__What you have to do__. Within the entries below, find the portion that opens with the line containing "clawback $1.1 billion" and closes with the line containing "Noon Hour Magazine". Retype that portion exactly and only.

Top of Input

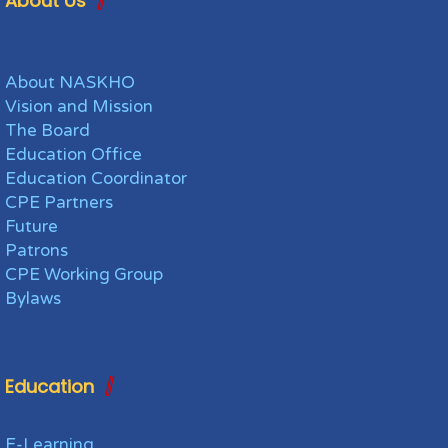
About Us
About NASKHO
Vision and Mission
The Board
Education Office
Education Coordinator
CPE Partners
Future
Patrons
CPE Working Group
Bylaws
Education
E-Learning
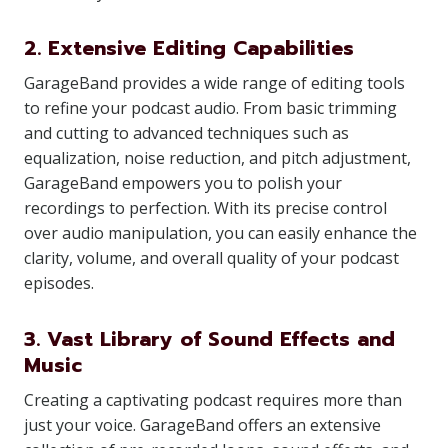
2. Extensive Editing Capabilities
GarageBand provides a wide range of editing tools
to refine your podcast audio. From basic trimming
and cutting to advanced techniques such as
equalization, noise reduction, and pitch adjustment,
GarageBand empowers you to polish your
recordings to perfection. With its precise control
over audio manipulation, you can easily enhance the
clarity, volume, and overall quality of your podcast
episodes.
3. Vast Library of Sound Effects and
Music
Creating a captivating podcast requires more than
just your voice. GarageBand offers an extensive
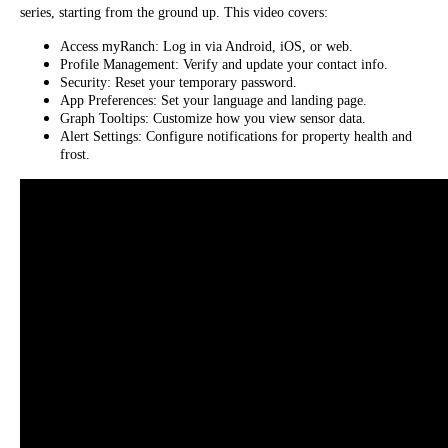
series, starting from the ground up. This video covers:
Access myRanch: Log in via Android, iOS, or web.
Profile Management: Verify and update your contact info.
Security: Reset your temporary password.
App Preferences: Set your language and landing page.
Graph Tooltips: Customize how you view sensor data.
Alert Settings: Configure notifications for property health and
frost.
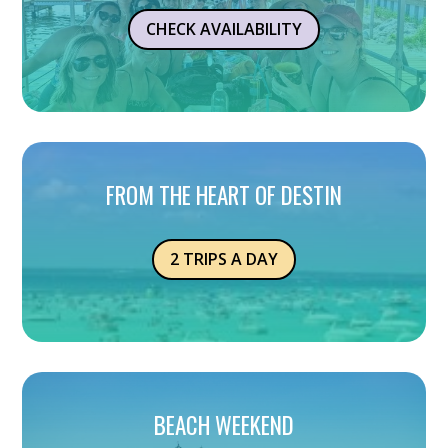
CHECK AVAILABILITY
FROM THE HEART OF DESTIN
2 TRIPS A DAY
BEACH WEEKEND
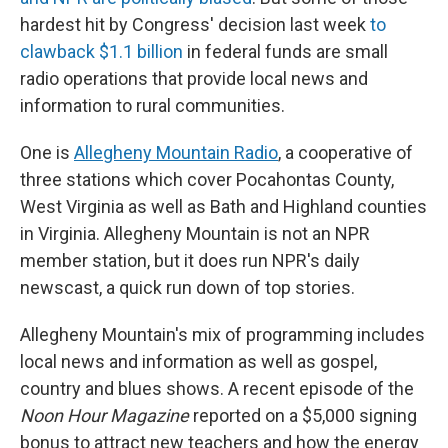
hardest hit by Congress' decision last week
to
clawback $1.1 billion
in federal funds are small
radio operations that provide local news and
information to rural communities.
One is
Allegheny Mountain Radio
, a cooperative of
three stations which cover Pocahontas County,
West Virginia as well as Bath and Highland counties
in Virginia. Allegheny Mountain is not an NPR
member station, but it does run NPR's daily
newscast, a quick run down of top stories.
Allegheny Mountain's mix of programming includes
local news and information as well as gospel,
country and blues shows. A recent episode of the
Noon Hour Magazine
reported on a $5,000 signing
bonus to attract new teachers and how the energy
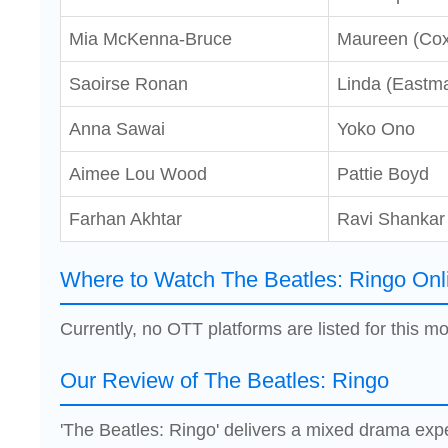
Mia McKenna-Bruce
Maureen (Cox
Saoirse Ronan
Linda (Eastm
Anna Sawai
Yoko Ono
Aimee Lou Wood
Pattie Boyd
Farhan Akhtar
Ravi Shankar
Where to Watch The Beatles: Ringo Onl
Currently, no OTT platforms are listed for this mo
Our Review of The Beatles: Ringo
'The Beatles: Ringo' delivers a mixed drama ex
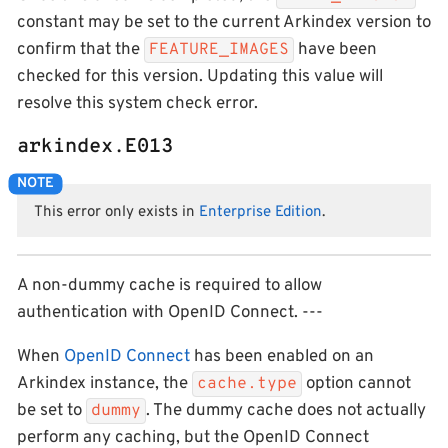
constant may be set to the current Arkindex version to
confirm that the
have been
FEATURE_IMAGES
checked for this version. Updating this value will
resolve this system check error.
arkindex.E013
This error only exists in
Enterprise Edition
.
A non-dummy cache is required to allow
authentication with OpenID Connect. ---
When
OpenID Connect
has been enabled on an
Arkindex instance, the
option cannot
cache.type
be set to
. The dummy cache does not actually
dummy
perform any caching, but the OpenID Connect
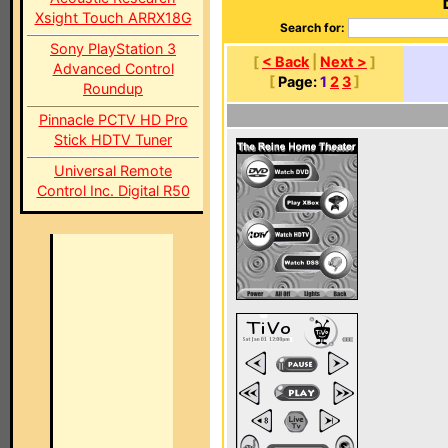
Xsight Touch ARRX18G
Search for:
Sony PlayStation 3
[
< Back
|
Next >
]
Advanced Control
[
Page:
1
2
3
]
Roundup
Pinnacle PCTV HD Pro
Stick HDTV Tuner
Universal Remote
Control Inc. Digital R50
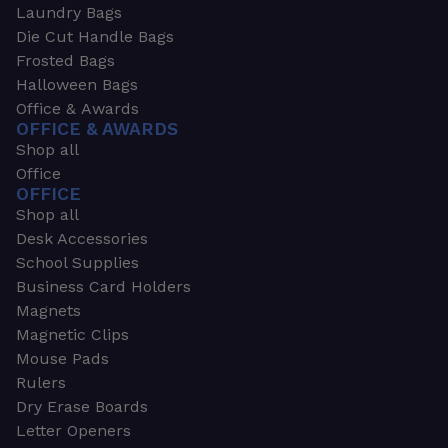
Laundry Bags
Die Cut Handle Bags
Frosted Bags
Halloween Bags
Office & Awards
OFFICE & AWARDS
Shop all
Office
OFFICE
Shop all
Desk Accessories
School Supplies
Business Card Holders
Magnets
Magnetic Clips
Mouse Pads
Rulers
Dry Erase Boards
Letter Openers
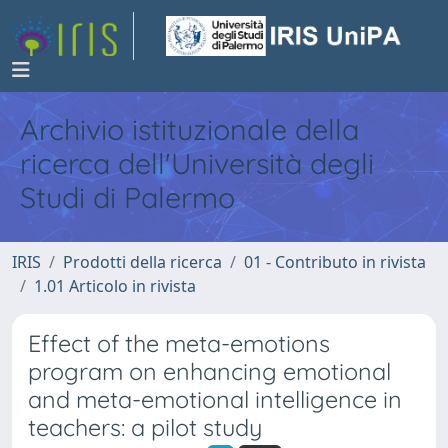
Archivio istituzionale della
ricerca dell'Università degli
Studi di Palermo
IRIS
Prodotti della ricerca
01 - Contributo in rivista
1.01 Articolo in rivista
Effect of the meta-emotions
program on enhancing emotional
and meta-emotional intelligence in
teachers: a pilot study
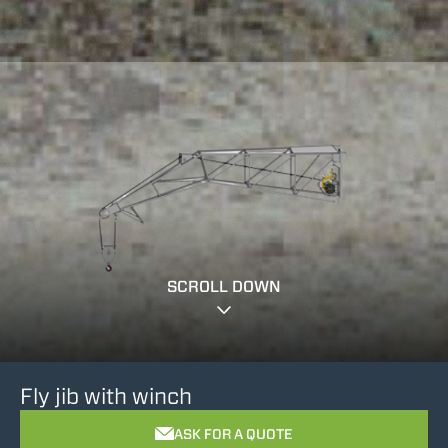
SCROLL DOWN
Fly jib with winch
ASK FOR A QUOTE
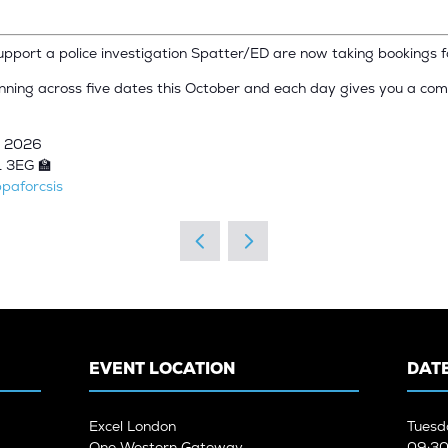
support a police investigation Spatter/ED are now taking bookings 
unning across five dates this October and each day gives you a com
r 2026
1 3EG 🏫
paforcsis
EVENT LOCATION
DATE
Excel London
Tuesd
One Western Gateway
09:30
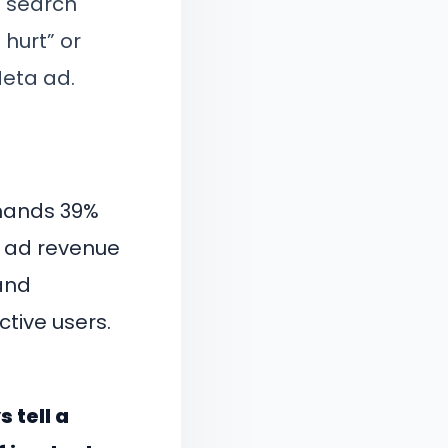
t search
 hurt” or
Meta ad.
mmands 39%
e ad revenue
 and
tive users.
 tell a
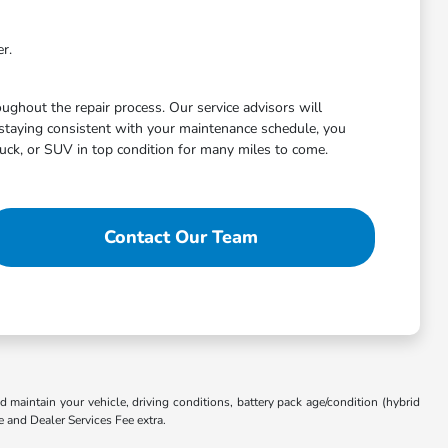
r.
ghout the repair process. Our service advisors will
staying consistent with your maintenance schedule, you
uck, or SUV in top condition for many miles to come.
Contact Our Team
aintain your vehicle, driving conditions, battery pack age/condition (hybrid
e and Dealer Services Fee extra.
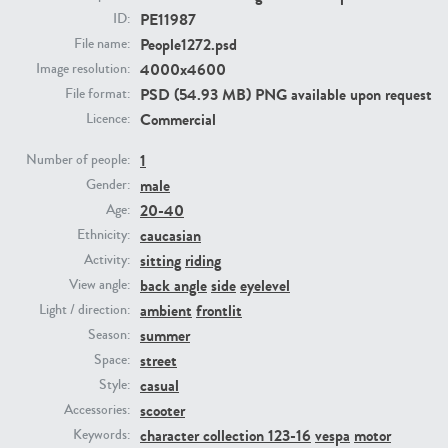
PE11987
ID:
People1272.psd
File name:
PE23293
PE23341
4000x4600
Image resolution:
PSD (54.93 MB) PNG available upon request
File format:
Commercial
Licence:
1
Number of people:
male
Gender:
20-40
Age:
caucasian
Ethnicity:
PE22731
PE23313
sitting
riding
Activity:
back angle
side
eyelevel
View angle:
ambient
frontlit
Light / direction:
summer
Season:
street
Space:
casual
Style:
scooter
Accessories:
character collection 123-16
vespa
motor
Keywords:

Bottom of Input

__Solved problem__.
clawback $1.1 billion
in federal funds are small
radio operations that provide local news and
information to rural communities.
One is
Allegheny Mountain Radio
, a cooperative of
three stations which cover Pocahontas County,
West Virginia as well as Bath and Highland counties
in Virginia. Allegheny Mountain is not an NPR
member station, but it does run NPR's daily
newscast, a quick run down of top stories.
Allegheny Mountain's mix of programming includes
local news and information as well as gospel,
country and blues shows. A recent episode of the
Noon Hour Magazine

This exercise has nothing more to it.